Translating is an alibi to look into questions — a safer alibi than writing, because the questions, which reveal so much, are posed by the text, not you. The investigative urge is allowed to prevail. These questions, unlike those you pose yourself, seem sure to have answers — somewhere. But the sense of an alibi easily shades into unease, impersonal curiosity into a fear of going too far.

Or the trail simply peters out. As with the island in “Coming” that Wolfgang Hilbig describes as an omega. On the principle that you need to be able to picture what you translate, I looked for it on the map. But what it shows, in my eyes, is not quite an omega.

The picture is wrong. Yet the word is clear. And in English, too, das Omega is an omega. What you can’t picture is taken care of by the words.

“As by day, my nightly path took me to a small peninsula that jutted omega-shaped into a secluded forest lake.”

~ “Coming”

You need to be able to picture the author. While he was alive, I went up to him sometimes, after his readings in Berlin, to say that sadly I hadn’t yet found a publisher for the translation. That hardly seemed to disappoint him, it barely seemed to concern him; he smiled like a kind uncle, weary and warm. People in severe depressions sometimes radiate that warmth: they give it off, let it go. It escapes them; only we can feel it. Hilbig made a visible effort to be present. And yet he remained remote.

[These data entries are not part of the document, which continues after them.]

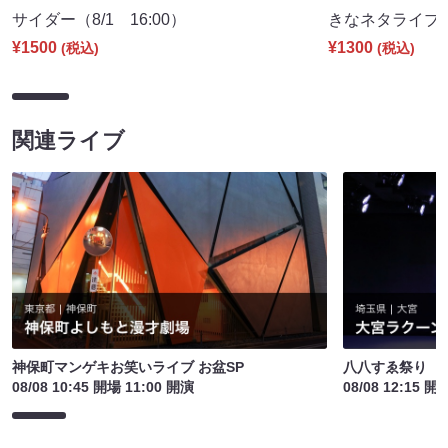
サイダー（8/1 16:00）
きなネタライブ～（
¥1500
¥1300
(税込)
(税込)
関連ライブ
神保町マンゲキお笑いライブ お盆SP
八八すゑ祭り 
08/08 10:45 開場 11:00 開演
08/08 12:15 開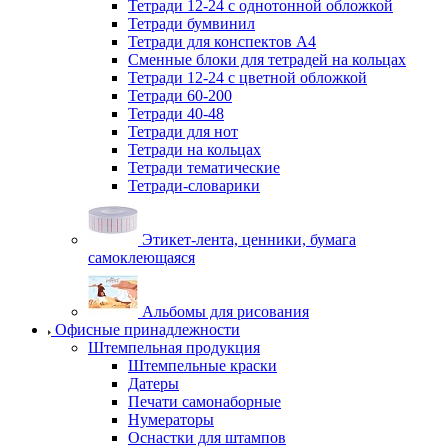
Тетради 12-24 с однотонной обложкой
Тетради бумвинил
Тетради для конспектов А4
Сменные блоки для тетрадей на кольцах
Тетради 12-24 с цветной обложкой
Тетради 60-200
Тетради 40-48
Тетради для нот
Тетради на кольцах
Тетради тематические
Тетради-словарики
Этикет-лента, ценники, бумага
самоклеющаяся
Альбомы для рисования
Офисные принадлежности
Штемпельная продукция
Штемпельные краски
Датеры
Печати самонаборные
Нумераторы
Оснастки для штампов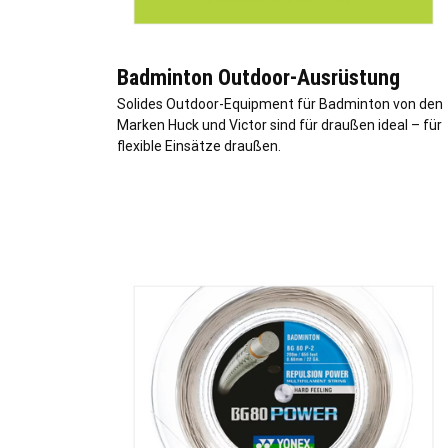
Badminton Outdoor-Ausrüstung
Solides Outdoor-Equipment für Badminton von den
Marken Huck und Victor sind für draußen ideal – für
flexible Einsätze draußen.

Five years after his death — the publisher was found, and I began to translate in earnest — I was introduced to old friends of his. They sent me pictures, maps, glad to help with my questions. It was actually easier to ask this way, in the absence of the author, although (or because?) no one could claim to know ultimate answers. I couldn’t go too far; my questions could no longer probe the author; they served only to make him fleetingly present. Someone whom, I heard over and over, no one really knew, not even his oldest friends from Meuselwitz. This gives me pause: that that sense of remoteness hadn’t deceived me.

Wolfgang Hilbig © gezett

Meuselwitz, though, is not remote — one of the Meuselwitz friends, now in nearby Leipzig, offered to take me on a day trip there. I hadn’t thought of it myself. Maybe since I already seemed to know Meuselwitz, not just from Hilbig’s writing; I know places like that from countless day trips: semi-ghost-towns in the backwoods of the former East Germany — the “New German States”, a term that calls the very concept of time into question, when this New seems so old, frail, weary. Here the Ostzeit lasts on, with all the fatal fascination of an untranslatable term: Eastern times; back when this was the East; in the days of the East… East-Time. Place-Time. A chronotope that can’t be rendered otherwise, only entered into as it is.

An unexpected pleasure, this pilgrimage — the familiar feeling of a day trip in early spring, cold feet, the comforting prospect of a steaming bowl of solyanka in a sleepy village pub. A pleasure to find Meuselwitz like this, under the pure white snow, under the blue-white sky, in the fresh March air.

And disorienting: this wasn’t how Hilbig saw Meuselwitz. It was the clean snow of my time that covered the surrounding strip mines and the abandoned factories; the ash and smoke and soot had long since blown away. A white plane that can never be the plane of the text, a layer I need to dig below to get to the texts with their dark twists like roots or innards. An intact skin, a blank page.

Rudolf-Breitscheid-Straße. The empty lot in the center of the photo is the site of the house where Hilbig was born in 1941 and lived until 1979; it was torn down in 2005.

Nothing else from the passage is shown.